Hindsight is a wonderful thing according to Canal Rocks chairman David McKenzie, who has become the public face of a 22-year controversial campaign to develop land at Smiths Beach, South of Yallingup.
Hindsight is a wonderful thing according to Canal Rocks chairman David McKenzie, who has become the public face of a 22-year controversial campaign to develop land at Smiths Beach, South of Yallingup.
The principal of Claremont real estate group Olifents says in hindsight he would not have engaged now disgraced lobbyists Brian Burke and Julian Grill in 2005 to help progress the project, but did so out of “sheer frustration” with the state government and the Shire of Busselton at the time.
“We felt, like in excess of 50 other WA companies at the time, that by engaging their services that we could at least get to a stage where we would be getting a fair hearing. And we weren’t getting a fair hearing,” Mr McKenzie told WA Business News.
However, it was at a very different hearing in late 2006 that the Corruption and Crime Commission heard amongst several allegations, that Messrs Burke and Grill had channeled money from Canal Rocks into the campaign coffers of seven Busselton council candidates.
Mr McKenzie said the pending CCC report into the Smiths Beach hearings was completely separate from Canal Rocks plans for the $330 million Smiths Point development, and he hoped the public would judge the project on its merits.
Having taken public comment on board to date, the developers have reduced the original 28 hectare development footprint to 21 hectares.
The plan includes 272 tourist accommodation units, 104 residential homes, 100 hotel rooms, backpacker lodge, camping ground and 1,700 square metres of commercial space, alongside 19 hectares of native bushland and public open space.

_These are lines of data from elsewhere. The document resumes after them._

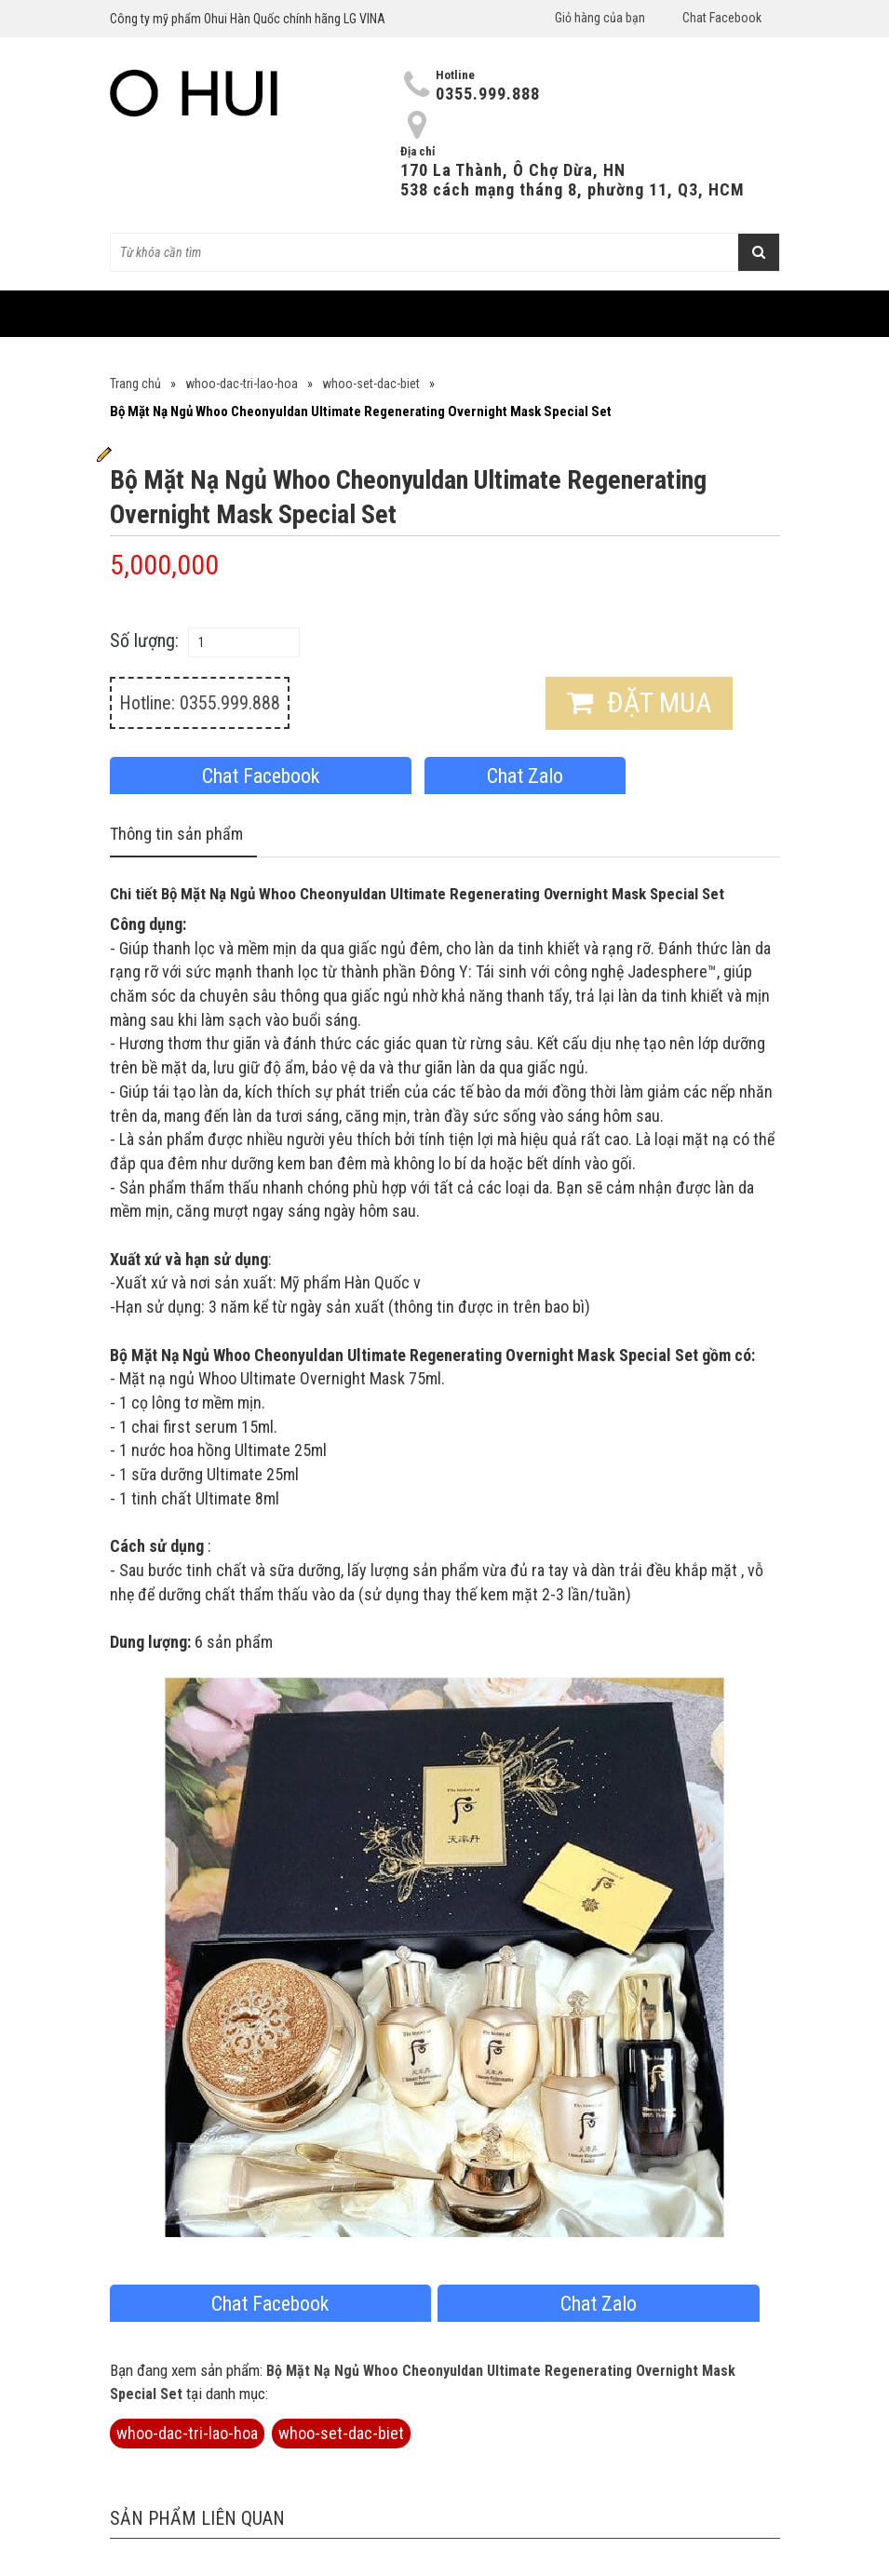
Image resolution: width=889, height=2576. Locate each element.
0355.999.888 (488, 93)
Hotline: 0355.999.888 (199, 703)
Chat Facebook (721, 17)
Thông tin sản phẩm (176, 833)
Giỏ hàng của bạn (600, 17)
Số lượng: (144, 640)
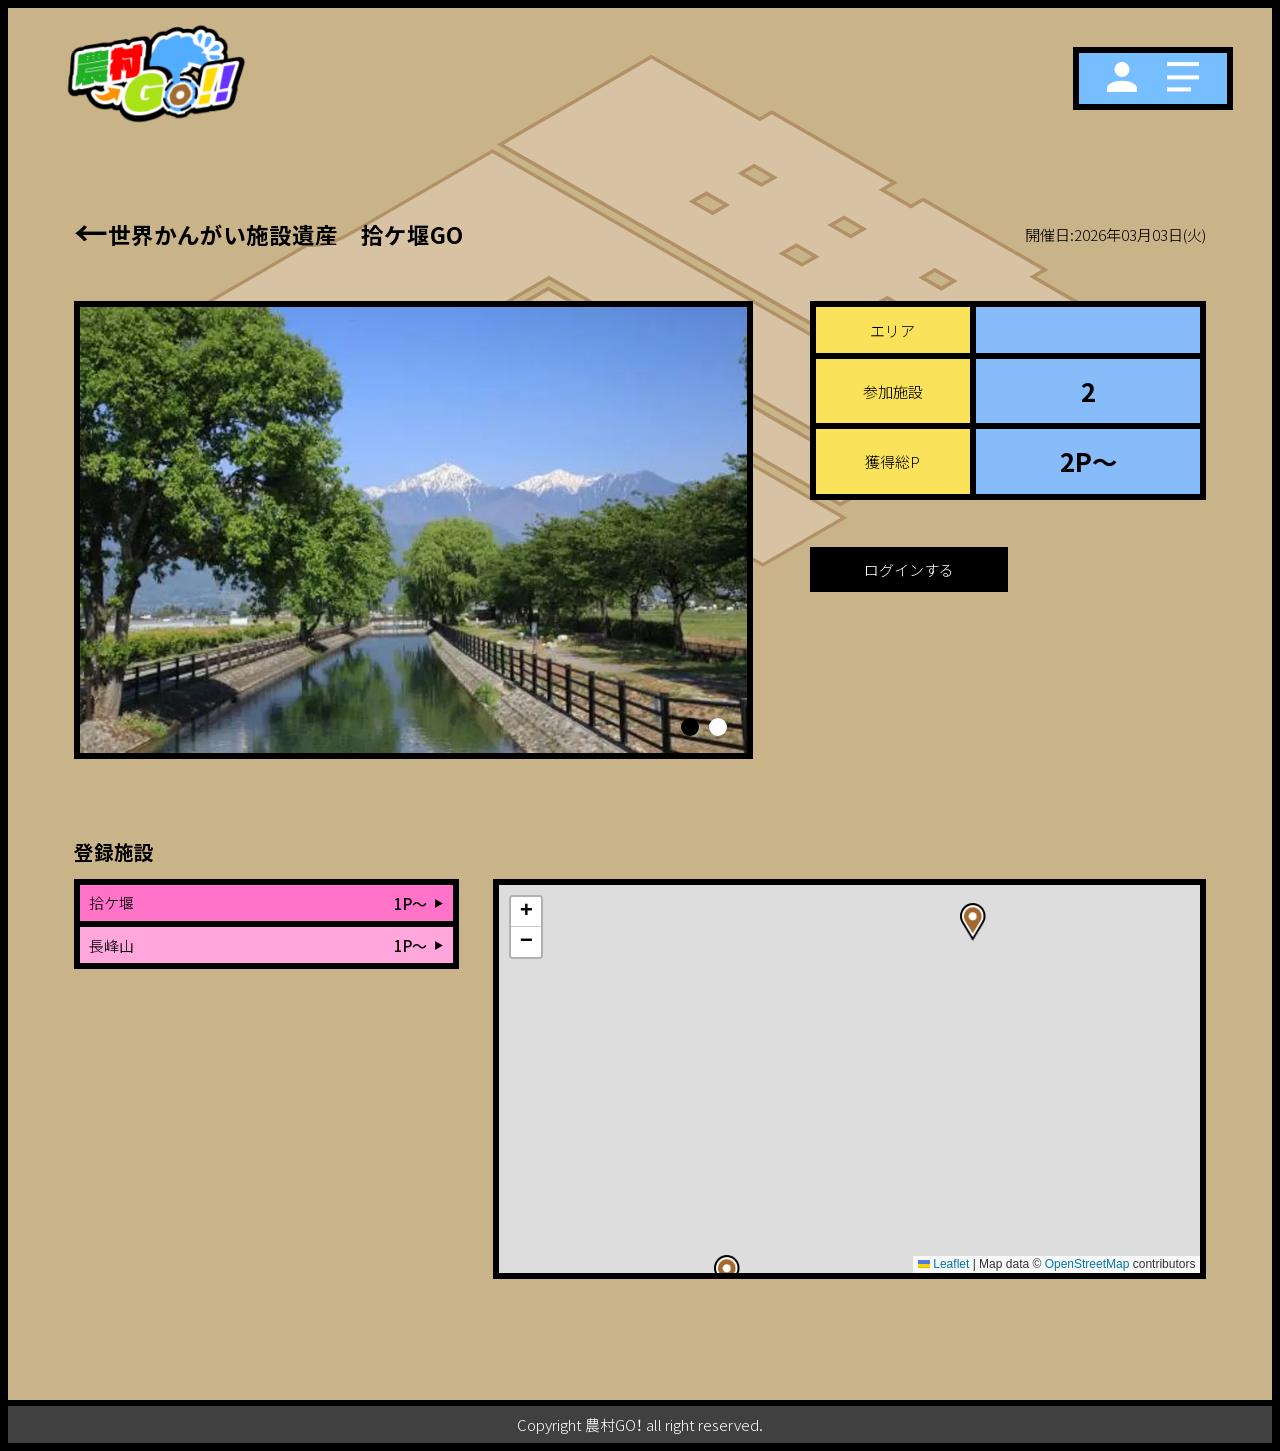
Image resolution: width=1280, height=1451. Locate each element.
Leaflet (943, 1264)
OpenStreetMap (1087, 1264)
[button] (690, 727)
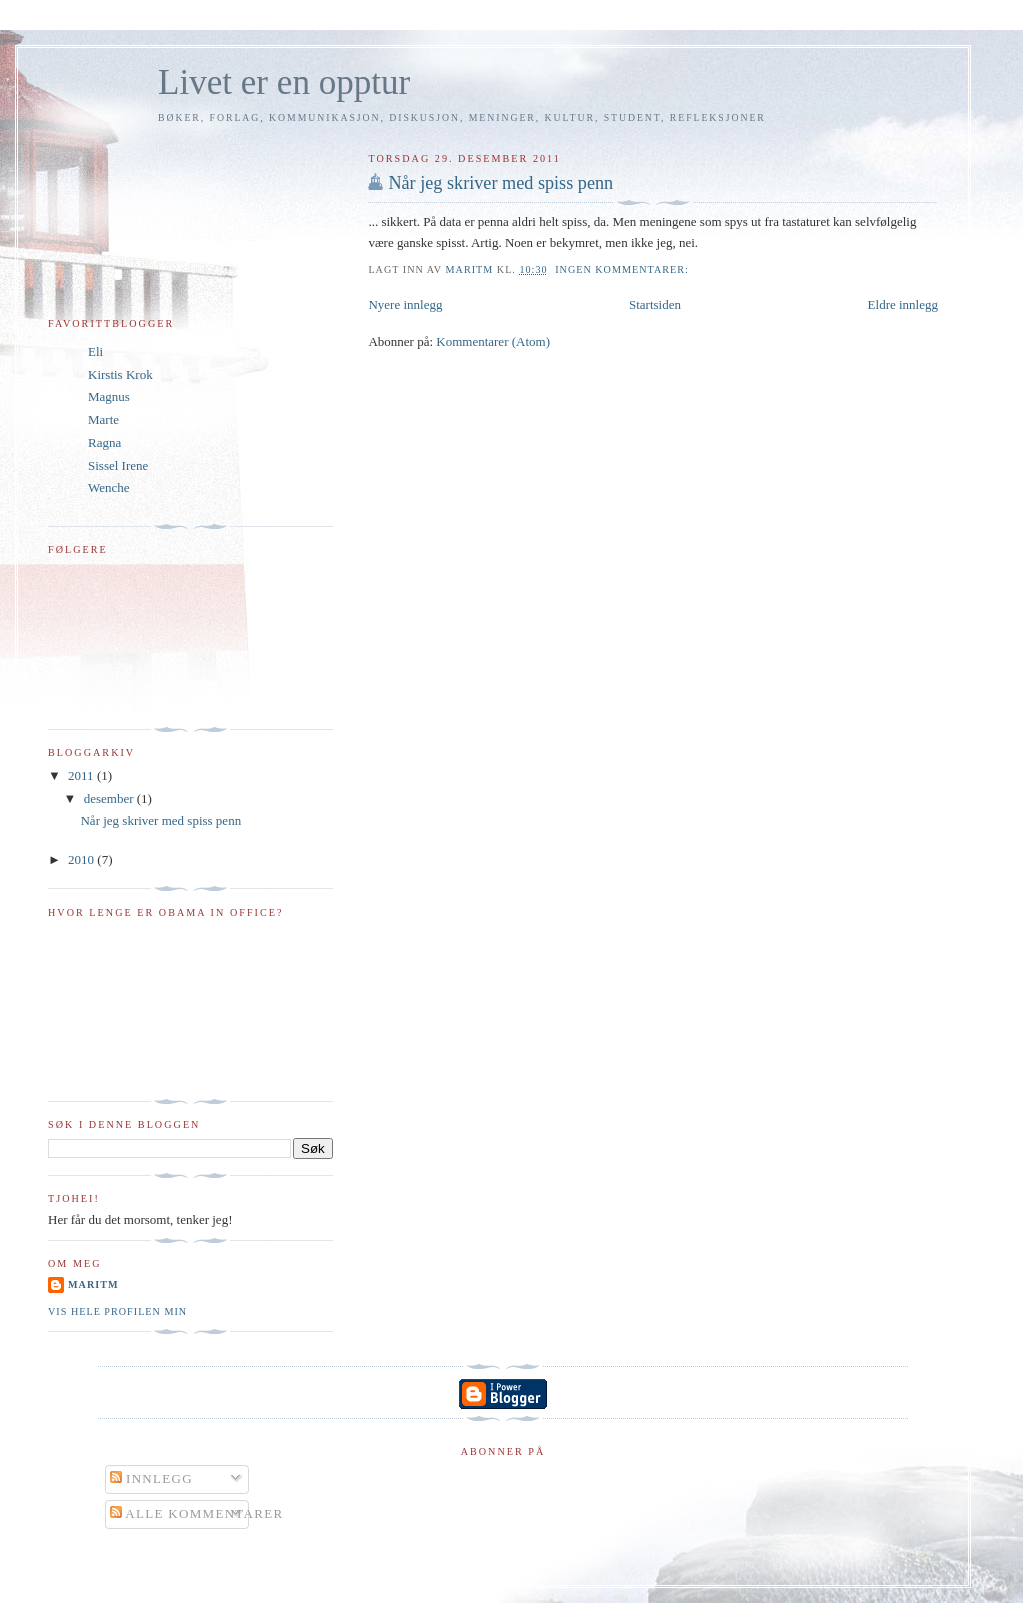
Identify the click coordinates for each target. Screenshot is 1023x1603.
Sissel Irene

Mr McKenzie was approached to purchase the 40 hectare block at Smiths Point by its owner in 1985, and quickly formed a syndicate of 27 associates to fund the acquisition, of which 26 are still involved with the project.
Planning commenced for development of the area in the mid 1980s before Smiths Beach was nominated along with Bunker Bay, Yallingup and Hamelin Bay as ‘tourist nodes’ under the government’s Leeuwin-Naturaliste Ridge Statement of Planning Policy.
Smiths Beach development plans followed in 2000 and 2005, which both met with passionate opposition from sections of the public, who considered the plans out of scale and character with the area.
Mr McKenzie believes the new plan conforms 100 per cent to the overarching planning policy and if successful, would become an important community and tourism hub.
The Shire of Busselton’s public submission period closes at 5pm on October 22.